__Directions__. Of all the lines in the records below, copy only those that contain the string "coordinates".

__Information__.
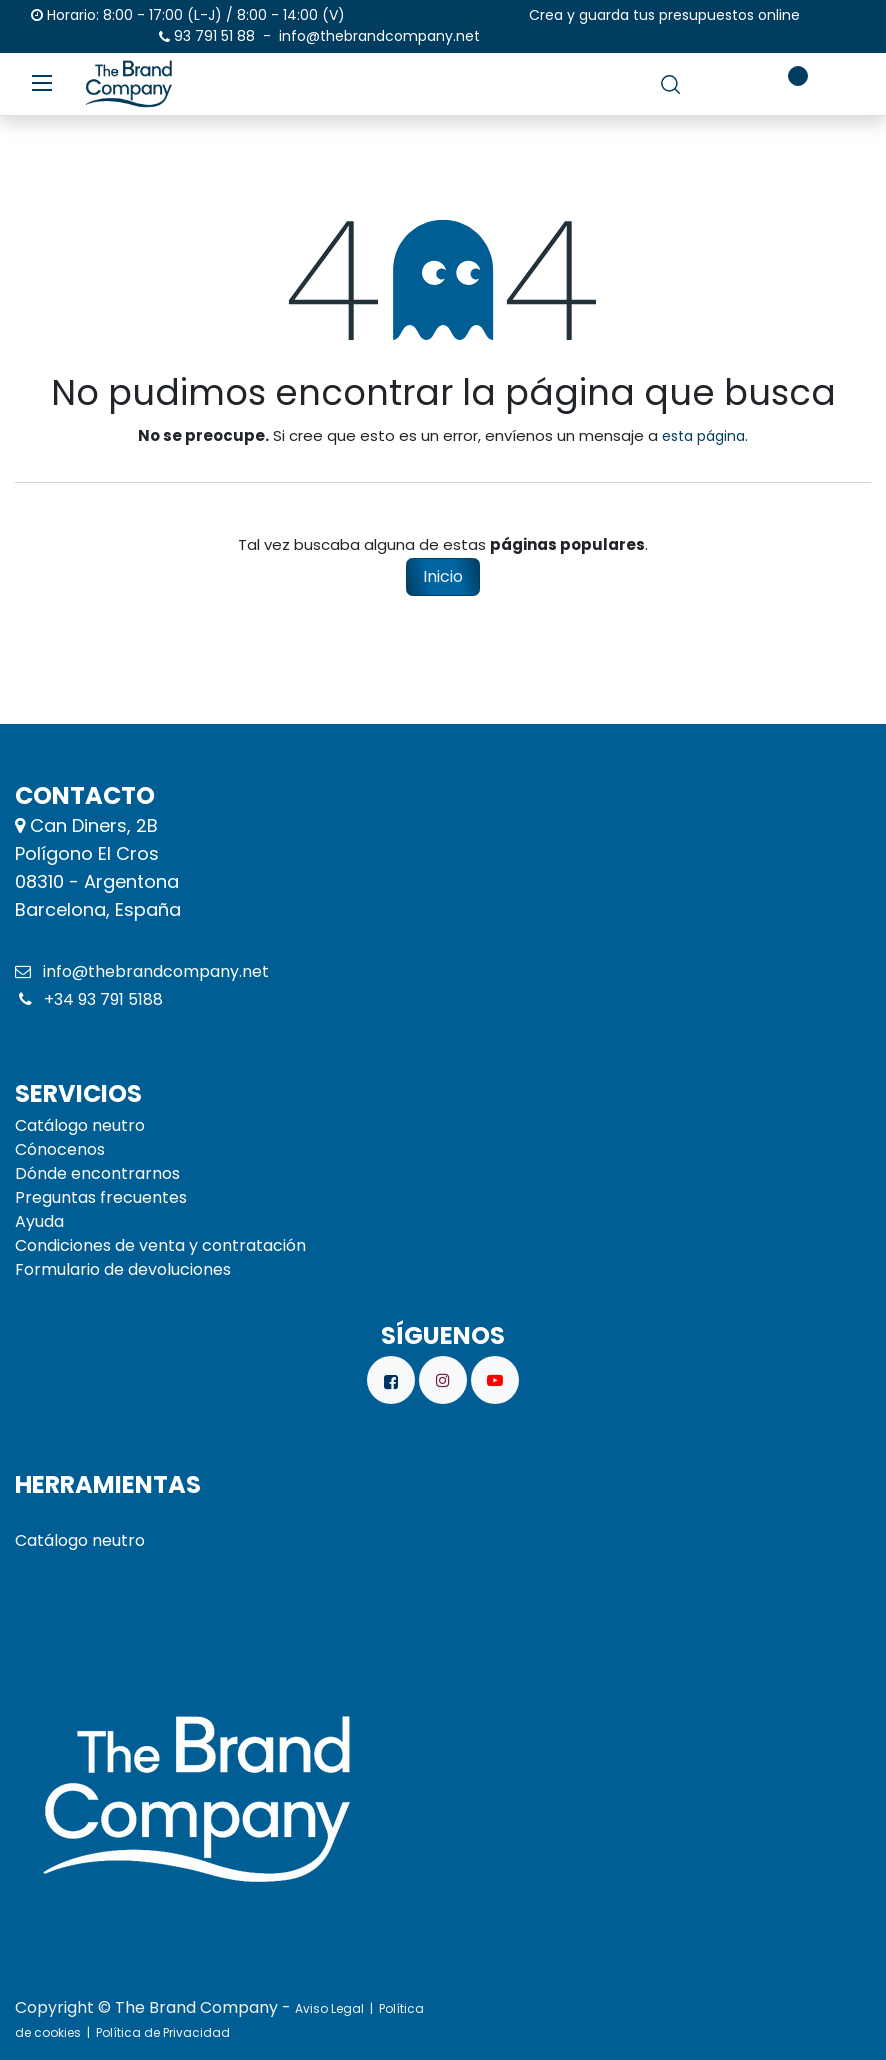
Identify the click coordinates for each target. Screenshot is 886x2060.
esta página (703, 436)
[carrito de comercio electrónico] (727, 84)
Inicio (443, 576)
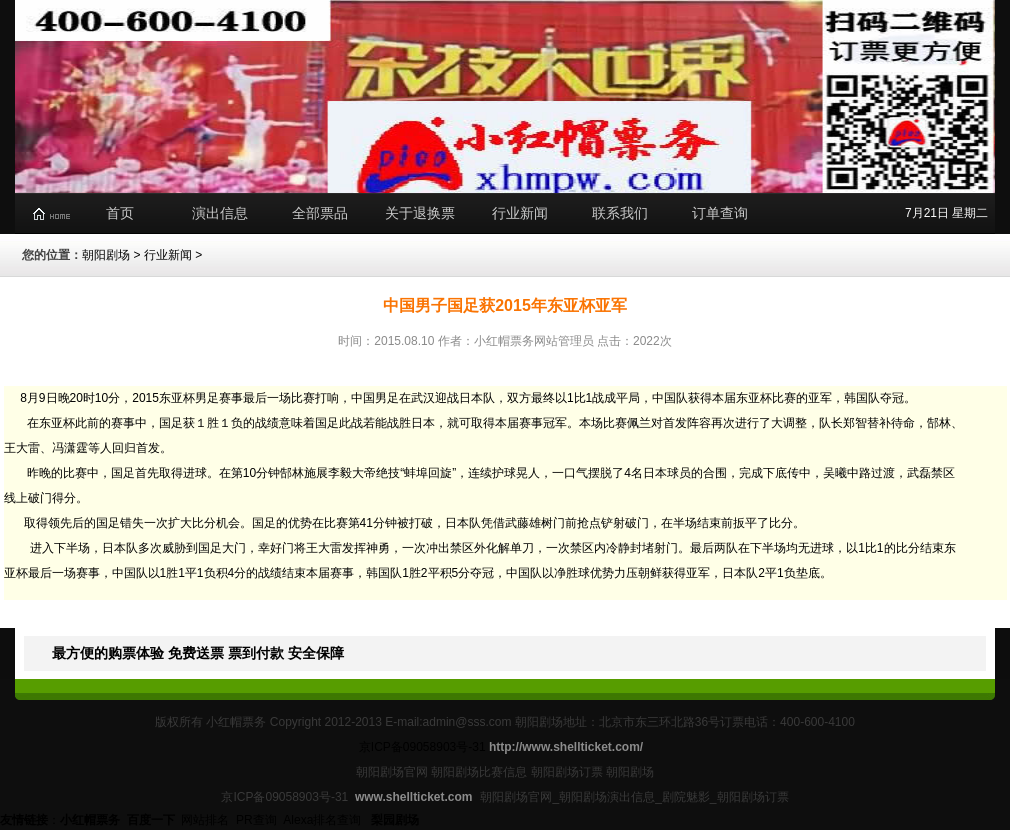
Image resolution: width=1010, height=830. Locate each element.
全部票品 (320, 213)
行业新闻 (520, 213)
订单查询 (720, 213)
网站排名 (205, 820)
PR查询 (256, 820)
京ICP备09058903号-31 (422, 747)
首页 (120, 213)
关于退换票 (420, 213)
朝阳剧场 (106, 255)
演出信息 (220, 213)
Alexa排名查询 (323, 820)
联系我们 (620, 213)
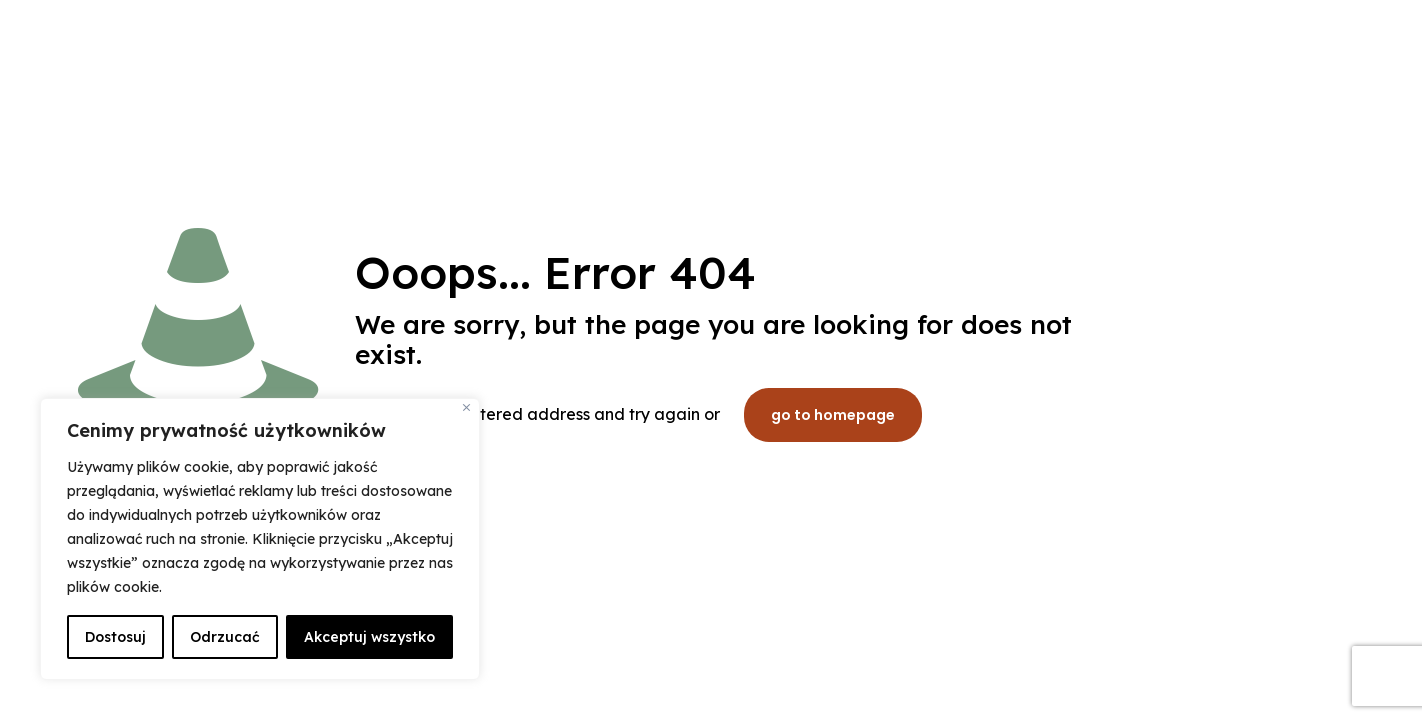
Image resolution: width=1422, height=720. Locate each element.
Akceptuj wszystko (369, 637)
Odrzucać (225, 637)
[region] (260, 539)
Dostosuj (115, 637)
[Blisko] (466, 407)
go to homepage (833, 415)
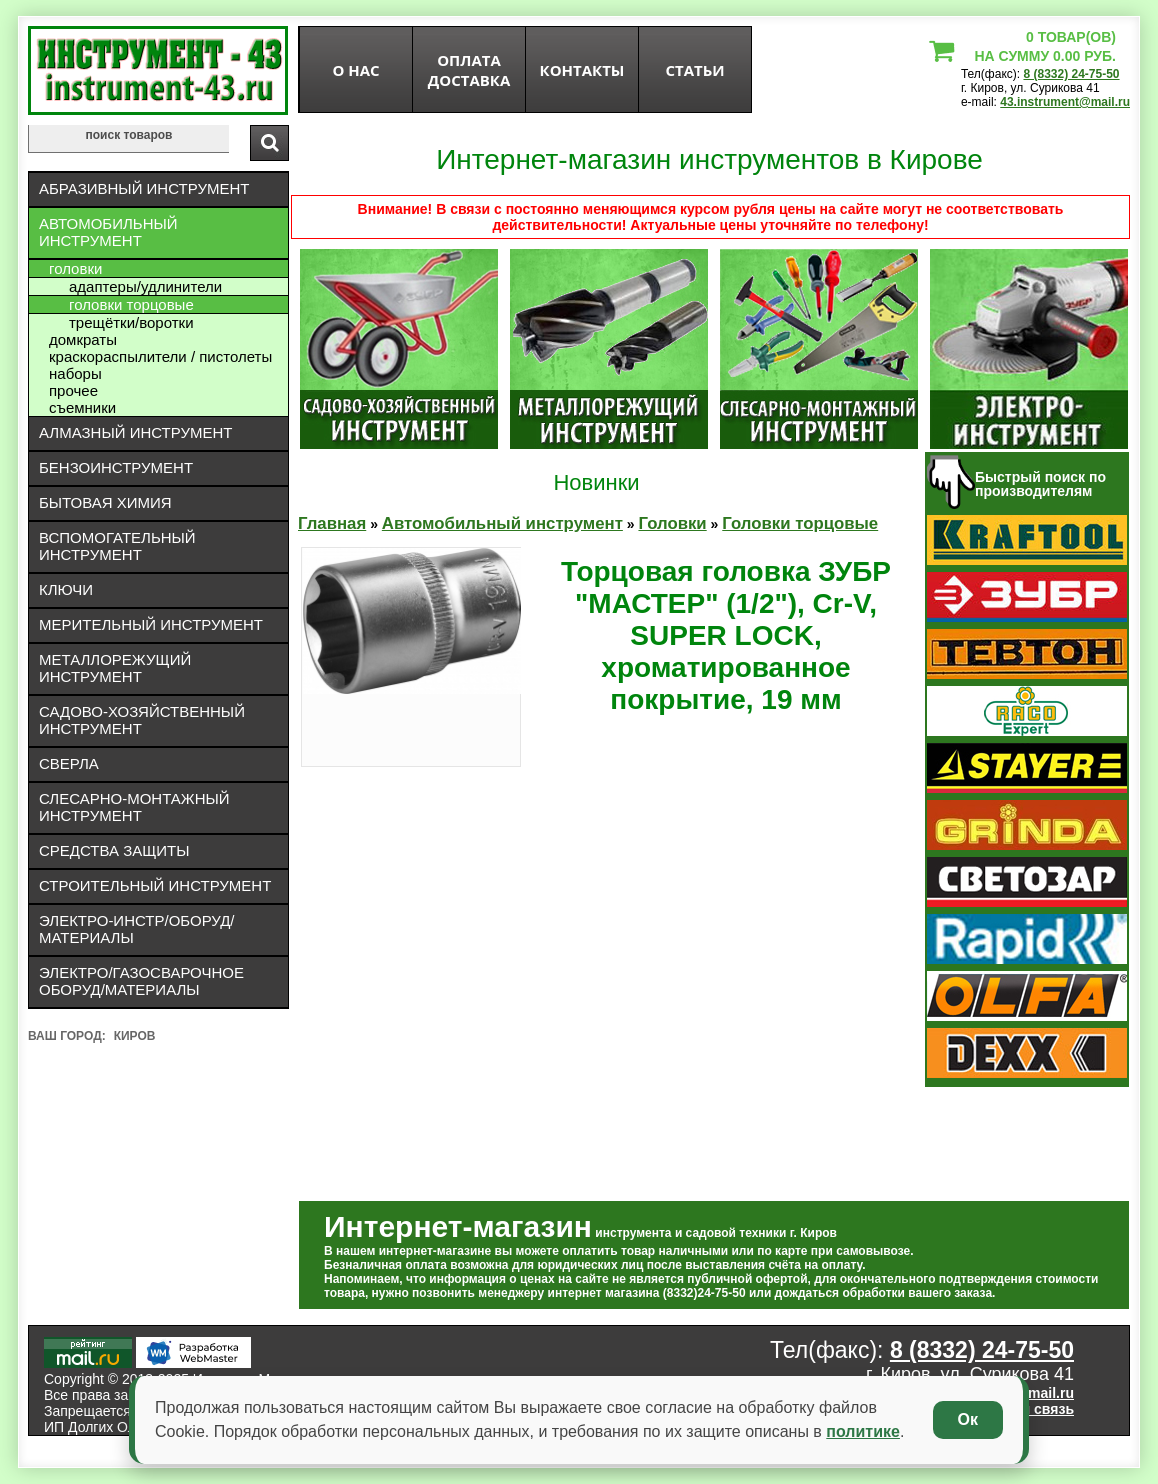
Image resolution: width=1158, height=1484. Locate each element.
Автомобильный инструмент (108, 232)
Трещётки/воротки (131, 322)
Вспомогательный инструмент (117, 546)
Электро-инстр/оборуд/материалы (137, 929)
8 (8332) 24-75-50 (1071, 74)
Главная (332, 523)
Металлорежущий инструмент (115, 668)
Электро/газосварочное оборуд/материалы (141, 981)
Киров (135, 1036)
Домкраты (83, 339)
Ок (968, 1419)
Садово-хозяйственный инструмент (142, 720)
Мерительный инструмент (151, 624)
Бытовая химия (105, 502)
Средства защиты (114, 850)
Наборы (75, 373)
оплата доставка (469, 70)
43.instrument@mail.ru (1065, 102)
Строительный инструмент (155, 885)
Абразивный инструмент (144, 188)
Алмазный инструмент (135, 432)
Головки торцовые (131, 304)
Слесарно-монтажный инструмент (134, 807)
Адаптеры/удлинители (145, 286)
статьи (694, 70)
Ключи (66, 589)
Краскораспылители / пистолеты (160, 356)
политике (863, 1431)
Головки (75, 268)
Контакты (582, 70)
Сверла (69, 763)
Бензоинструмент (116, 467)
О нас (355, 70)
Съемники (82, 407)
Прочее (73, 390)
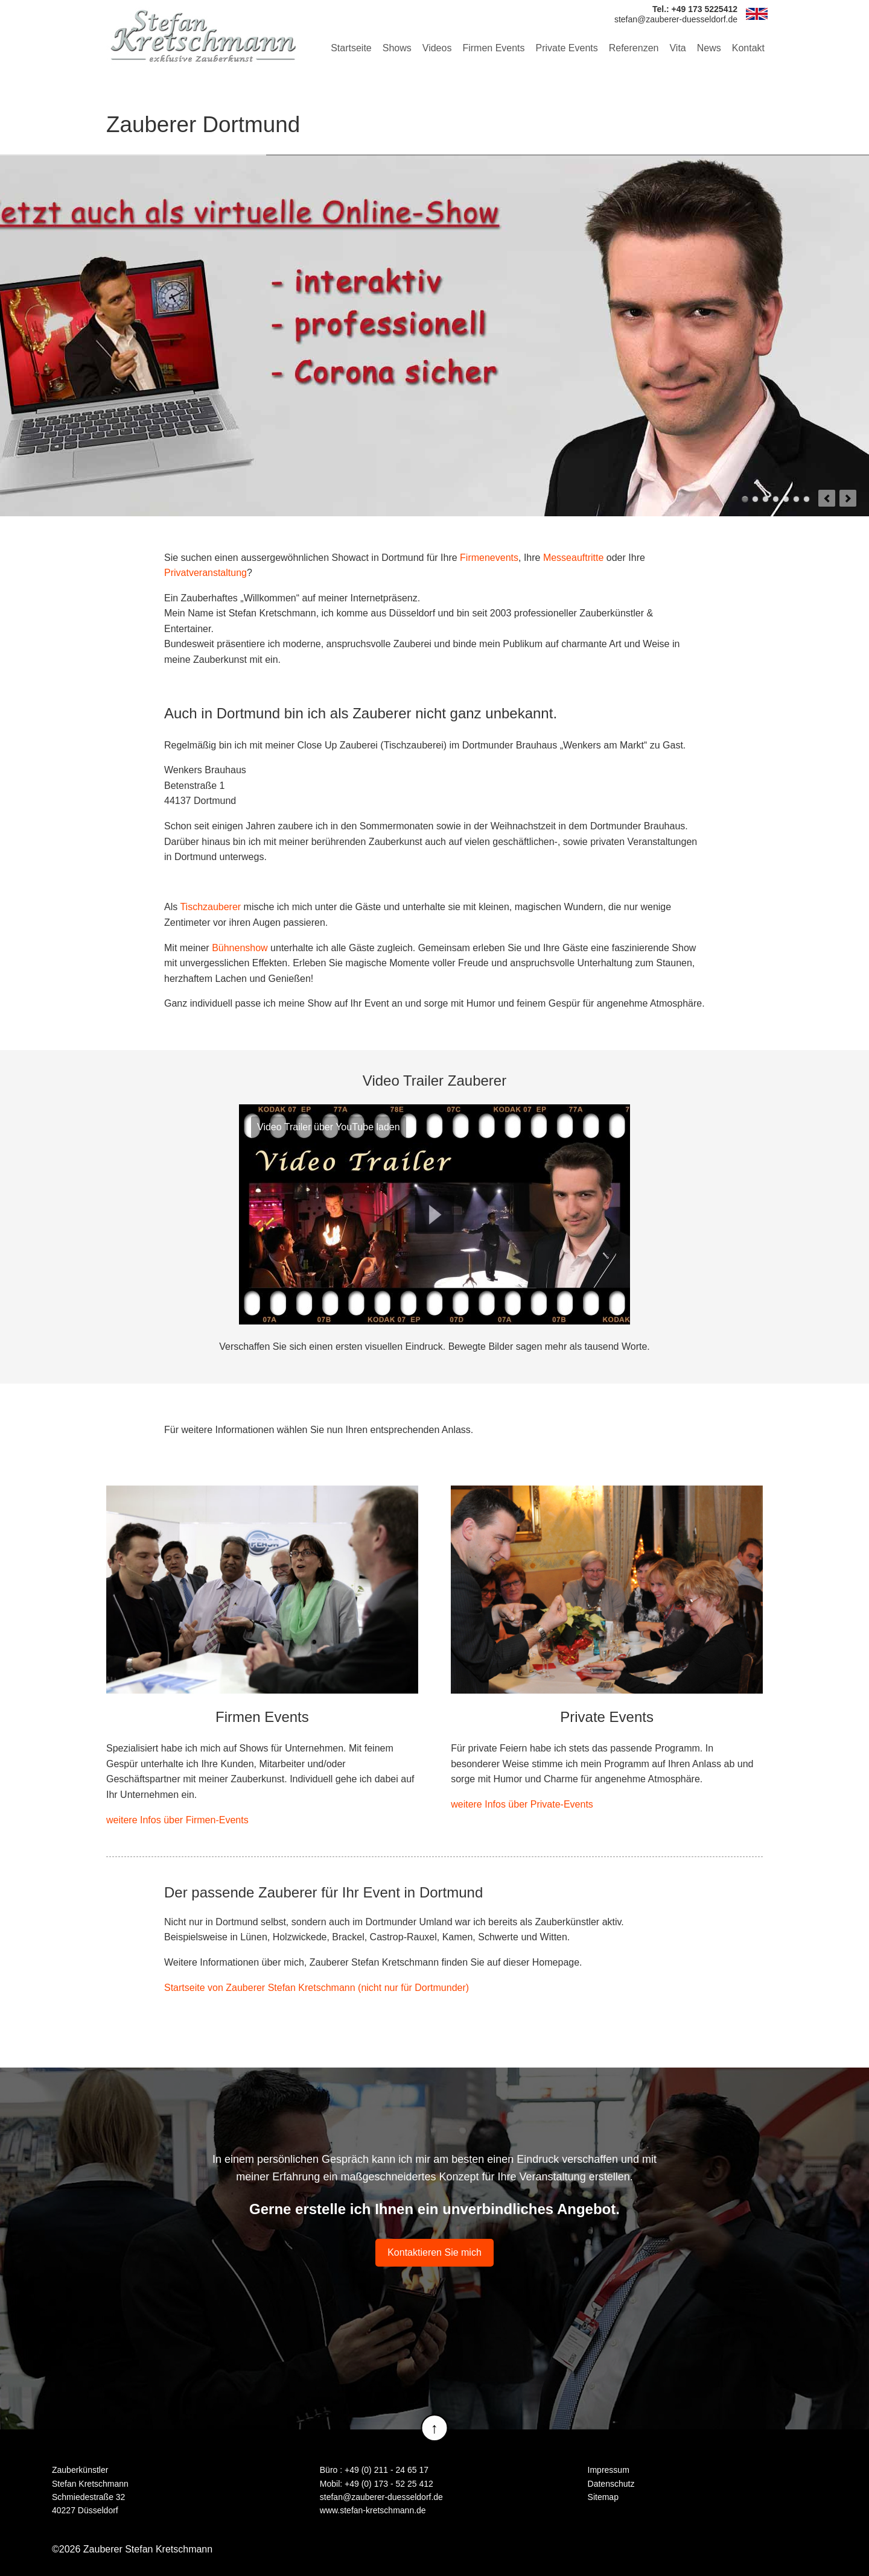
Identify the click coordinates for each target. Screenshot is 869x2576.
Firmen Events (493, 48)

__Response__.
Identify the click coordinates for each target. Screenshot is 886x2060.
Identify the click coordinates for each target. Screenshot is 869x2576.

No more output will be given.